Diğer taraftan derenin ağzından beton tramvay köprüsüne kadar olan kısmın taranması ve temizlenmesi işi ilkbahara bırakılmış oluyor. Sırası gelmişken arz edeyim ki bu temizleme işi kışın derenin suları daha az iken ve taraması daha kolay olurken otuz senedir daima ilkbahara bırakılmış ve bir türlü temizlenmesine imkan hasıl olamamıştır.
Tetkikatım neticesi edindiğim kanaate göre bu derenin ağzı ne kadar temizlenmiş olsa iki sene sonra gene mütevali lodosların tesiriyle hasıl olacak topuklardan tıkanacaktır. Bunun çaresini aşağıda arz edeceğim.
Çare
Deremiz keşişlemeden hiç ve kıble lodosundan da çok müteessir olmaz. Bu kerteden gelen dalgaların bir kısmı Fenerbahçe burnunu yaladıktan sonra bakiyesi daha ziyade Şifa sahili ile Moda burnu arasını döver. Derenin müteessir olduğu doğrudan doğruya cenuptan gelen lodostur. Asıl bu lodos tesiriyle derenin ağzı topuklanır ve tıkanır. Batıdan gelen lodos ise kıblenin aksine Kalamış sahillerini döver ve dereye tesir yapmaz. Şu halde deremizi uzun zaman tam cenuptan gelen lodosların tesiriyle tıkanmaktan kurtarmak için tek çare, şimdi üzerine esbak esvapçı başı İlyas Bey köşkü namıyla maruf binanın bulunduğu Şifa burnundan deniz içindeki Şifa taşına ve bu taştan hafif bir dirsek yaparak Kalamış iskelesinin şarkına doğru yapılacak iki yüz metrelik bir mendirektir.
Bu mendireğin dış cephesine doldurulacak büyük taşlar lodosu tamamen kıracak ve dere ağzı geniş bir liman ve sığınak halini alacağı gibi deremiz de uzun zaman tıkanma tehlikesinden kurtulacaktır.
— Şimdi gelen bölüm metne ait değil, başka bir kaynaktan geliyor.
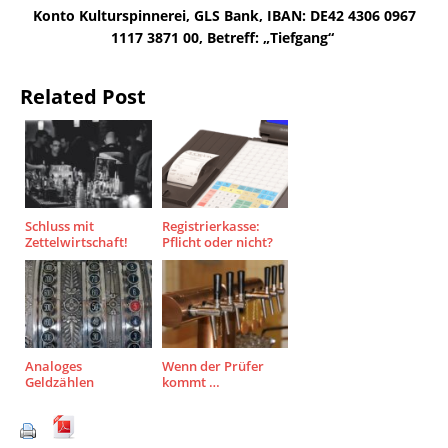
Konto Kulturspinnerei, GLS Bank, IBAN: DE42 4306 0967
1117 3871 00, Betreff: „Tiefgang“
Related Post
Schluss mit
Registrierkasse:
Zettelwirtschaft!
Pflicht oder nicht?
Analoges
Wenn der Prüfer
Geldzählen
kommt …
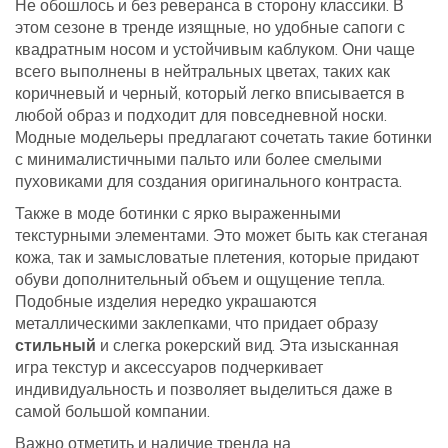
Не обошлось и без реверанса в сторону классики. В
этом сезоне в тренде изящные, но удобные сапоги с
квадратным носом и устойчивым каблуком. Они чаще
всего выполнены в нейтральных цветах, таких как
коричневый и черный, который легко вписывается в
любой образ и подходит для повседневной носки.
Модные модельеры предлагают сочетать такие ботинки
с минималистичными пальто или более смелыми
пуховиками для создания оригинального контраста.
Также в моде ботинки с ярко выраженными
текстурными элементами. Это может быть как стеганая
кожа, так и замысловатые плетения, которые придают
обуви дополнительный объем и ощущение тепла.
Подобные изделия нередко украшаются
металлическими заклепками, что придает образу
стильный
и слегка рокерский вид. Эта изысканная
игра текстур и аксессуаров подчеркивает
индивидуальность и позволяет выделиться даже в
самой большой компании.
Важно отметить и наличие тренда на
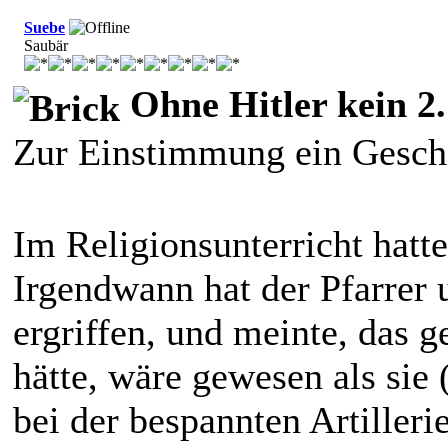
Suebe
Saubär
Ohne Hitler kein 2.
Zur Einstimmung ein Gesch
Im Religionsunterricht hatt
Irgendwann hat der Pfarrer 
ergriffen, und meinte, das g
hätte, wäre gewesen als sie 
bei der bespannten Artille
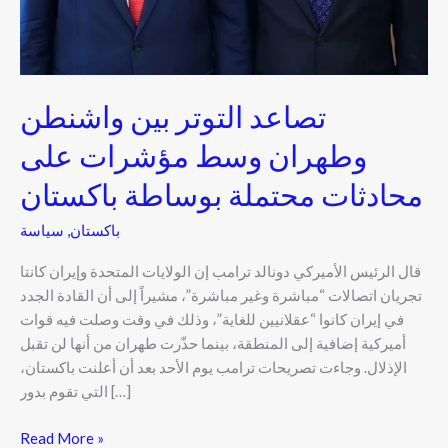
بوساطة
باكستان
تصاعد التوتر بين واشنطن
وطهران وسط مؤشرات على
محادثات محتملة بوساطة باكستان
باكستان
,
سياسة
قال الرئيس الأميركي دونالد ترامب إن الولايات المتحدة وإيران كانتا
تجريان اتصالات “مباشرة وغير مباشرة”، مشيراً إلى أن القادة الجدد
في إيران كانوا “عقلانيين للغاية”، وذلك في وقت وصلت فيه قوات
أميركية إضافية إلى المنطقة، بينما حذّرت طهران من أنها لن تقبل
الإذلال. وجاءت تصريحات ترامب يوم الأحد بعد أن أعلنت باكستان،
التي تقوم بدور […]
Read More »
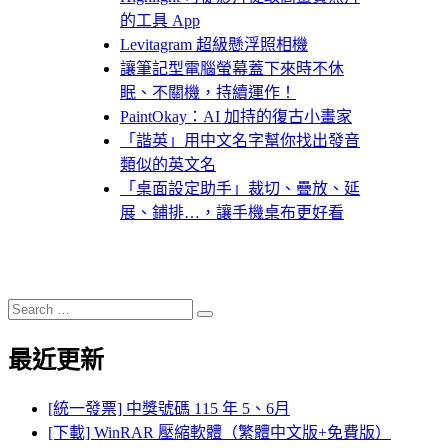
的工具 App
Levitagram 超級懸浮照相機
讓筆記型電腦螢幕蓋下來時不休
眠、不關機，持續運作！
PaintOkay：AI 加持的復古小畫家
「諧英」用中文名字幫你找出發音
類似的英文名
「桌面設定助手」裁切、疊放、延
展、鋪排…，讓手機桌布更好看
Search
Search
for:
最近更新
[統一發票] 中獎號碼 115 年 5、6月
[下載] WinRAR 壓縮軟體（繁體中文版+免費版）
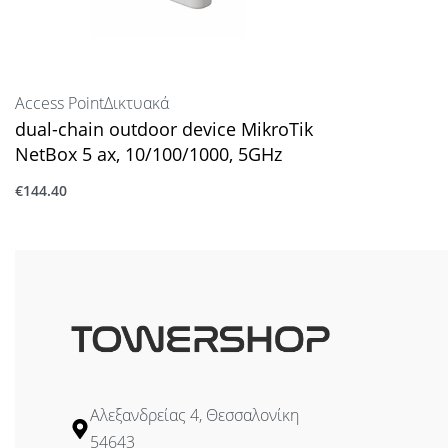
Access Point
Δικτυακά
dual-chain outdoor device MikroTik
NetBox 5 ax, 10/100/1000, 5GHz
€
144.40
Προσθήκη στο καλάθι
Αλεξανδρείας 4, Θεσσαλονίκη
54643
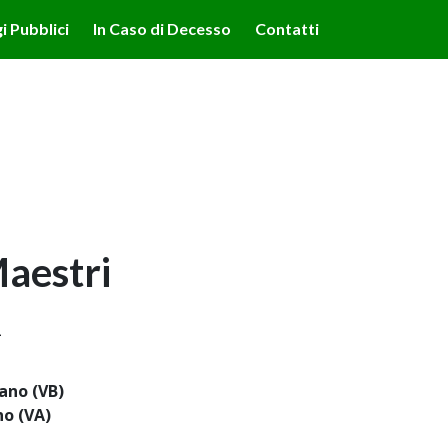
lità illustrate nella cookie policy. Chiudendo questo banner,
i Pubblici
In Caso di Decesso
Contatti
'uso dei cookie.
Ulteriori informazioni
OK
aestri
1
ano (VB)
no (VA)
Aynı zamanda kışın dereden çıkamayarak kahvelerde mahpus kalan ve bu yüzden geçinemeyerek adetleri günden güne azalan profesyonel balıkçılarımız artacak ve ailelerinin yüzü gülecek ve Kadıköy gençliği arasında çok sıhhî bir spor olan amatör balık merakı yayılacaktır.
Maruzatıma nihayet vermeden evvel bütün denizcilerin bilerek, fakat gafletle ve yahut bilmeyerek zarar gördükleri ve nice kotraların, motorların ve salapuryaların üzerine düşerek delinmesine ve yahut parçalanmasına sebep olan Mühürdar sahilinde (Deliklitaş) namıyla anılan ve tepesi deniz seviyesinden yirmi otuz santim kadar aşağıda bulunan bu taşın ufak bir himmetle parçalanıp dağıtılması ve bu suret kabil olmadığı takdirde sağlam ve sabit bir işaretle belirtilmesi bütün denizcilerin minnet ve şükranını mucip ve milli serveti koruyan bir hareket teşkil edecektir.